Creating a startup business is often a daunting task, one that involves taking significant risks and working incredibly hard. Perhaps the most challenging thing for most startup founders is the task of raising adequate capital to launch the new startup and get it to the point of profitability.
1. Angel Investors
These investors are always looking for new businesses and ideas to invest in financially. This sets them apart from some other sources of funding who consider funding a startup to be an unusual risk that they must be convinced to take on relative to their other investments. Angel Investors typically seek a percentage stake in your company’s equity in exchange for their investment. Angel Investors and any investments they make must appropriately register with the Securities and Exchange Commission (SEC), which regulates these transactions.
Many of the largest technology companies in the world today were successfully funded by Angel Investors. Some notable examples of Angel Investor-funded startups that eventually became massive tech companies include Google and Yahoo.
2. Venture Capitalists
As with Angel Investors, Venture Capitalists (VCs) seek to invest in new up-and-coming startups that have a lot of potential for growth and investment returns. They will also ask for a percentage share of the startup’s equity.
Venture Capitalists may often also be interested in having a say in the way the company is managed and operated, and the direction it heads. This is because these investors often have a great deal of experience in building successful startups, and do not wish that experience to go to waste, especially when a substantial investment is on the line.
3. Small Business Administration Loans
Successful businesses pay a lot of taxes, and the U.S. government always wants to get their share of the action. Because of their vested interest in the success of businesses, the U.S. government has established the Small Business Administration loan to provide a variety of different loan types to those seeking to develop new businesses in the United States. If you are founding a non-profit, they also offer grants to those as well.
4. Startup Competitions or Contests
While this should not be your first choice of funding, if your startup idea and business model is particularly groundbreaking or original, you may be able to be awarded funding as part of a competition or contest. Many organizations provide financial rewards or even financing for startups who participate in their contests. The variables of these contests vary widely, so be sure to check out any applicable judging criteria, entry fees, or other requirements before entering.
If you are confident your idea and pitch are ready for some scrutiny and competition, this could be a fun and exciting experience that could help you raise some extra funding.
5. Vendor Financing
If your business is is contingent upon suppliers to produce, you may be able to negotiate longer payment terms from your supply vendors. Vendors will typically require you to pay them within 30 days of receiving an invoice before they begin charging late fees and penalties, such as interest. If you have a sales cycle that is longer than 30 days, you may be able to explain that your business requires 45 days to make a profit, for example. This negotiation does not always work and requires a good relationship with the vendor and decent negation skills. It can, however, be an excellent way to take some of the financial pressure off when producing products to sell.
6. Purchase Order Financing
A wide variety of factors can affect the ability of a business to produce and sell its products. These can range from seasonal fluctuations to simple supply and demand.

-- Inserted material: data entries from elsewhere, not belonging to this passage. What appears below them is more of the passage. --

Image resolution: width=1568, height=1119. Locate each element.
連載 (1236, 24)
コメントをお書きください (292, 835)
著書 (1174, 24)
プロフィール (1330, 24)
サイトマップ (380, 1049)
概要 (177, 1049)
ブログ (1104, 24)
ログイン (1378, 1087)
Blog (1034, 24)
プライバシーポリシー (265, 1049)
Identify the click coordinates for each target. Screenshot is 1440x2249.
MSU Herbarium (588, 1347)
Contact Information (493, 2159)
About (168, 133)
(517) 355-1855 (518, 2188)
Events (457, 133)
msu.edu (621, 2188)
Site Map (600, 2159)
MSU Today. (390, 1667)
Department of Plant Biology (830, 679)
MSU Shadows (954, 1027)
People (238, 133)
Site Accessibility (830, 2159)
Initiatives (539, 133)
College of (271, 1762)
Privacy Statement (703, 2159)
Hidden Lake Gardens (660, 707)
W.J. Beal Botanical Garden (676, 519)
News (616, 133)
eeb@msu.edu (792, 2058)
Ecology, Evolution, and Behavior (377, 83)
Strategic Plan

If your market is affected by these changes, you may be able to take advantage of Purchase order financing. Purchase order financing is issued by organizations that will extend an advance to companies so they can purchase the supplies they need today to build their products. The financing organization will then collect their repayment once the products have been made and sold.
If your company deals in services rather than goods, you may not be the right candidate for purchase order financing. Purchase order financing is generally best for companies who make products and sell them with a 20 percent or more significant profit margin.
7. Microloans
Microloans are an option for those who are founding a non-profit organization rather than a for-profit startup. Not all startups seek to make a profit. Some desire to impact change in the world through charitable or philanthropic efforts or other non-profit services. If your organization falls into this category, microloans could be for you.
Microloans can also be an option for for-profit organizations in third world countries or developing nations, where institutional lenders are few and far between. Microloans allow individuals to invest in small-scale economic opportunities. Microloans are often granted to organizations that would not otherwise qualify for a traditional loan from a bank or other financial institution.
Starting a new business is always a challenge, but with the right funding sources, you can be off to a great start.